私の問いに、伊勢は首を横に振って答えた。


「そうか……じゃあ、邪魔をしてくる可能性が高いな。それに、カラダの行方も気になる」


眼鏡をかけてないのに、いつもの癖なのか、眼鏡をクイッと上げようとする翔太。


それを思い出したのか、恥ずかしそうにその手を頭まで持って行き、ごまかすように頭をかく。
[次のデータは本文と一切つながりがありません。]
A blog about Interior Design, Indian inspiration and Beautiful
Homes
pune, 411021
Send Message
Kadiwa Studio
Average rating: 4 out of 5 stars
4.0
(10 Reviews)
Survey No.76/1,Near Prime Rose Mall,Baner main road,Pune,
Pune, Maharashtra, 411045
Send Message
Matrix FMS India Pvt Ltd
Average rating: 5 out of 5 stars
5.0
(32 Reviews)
「まあ、今日は邪魔はしねぇだろ。あいつら、俺達が仲間割れしたって思い込んでいるみたいだからな。今頃はまた、保健室だ」


「なんかそれ、ムカつくなぁ。私達がカラダを探してるのに、あのふたりはヤってんでしょ? あーあ、私も彼氏と一緒だったらなぁ」


ガックリと肩を落として、ため息を吐く留美子。


「そんな事を言い出したら、俺だって美雪と……」


何を言っているか分からないくらいの声でブツブツと翔太が呟く。


まあ、そんな事はどうでも良い。


「とにかくさ、カラダが事務室の前になかったっていうなら、元の場所に戻ってるかもしれないでしょ?だったら、私……行ってくるよ」


私のミスでこうなったんだから、私が見つけないと。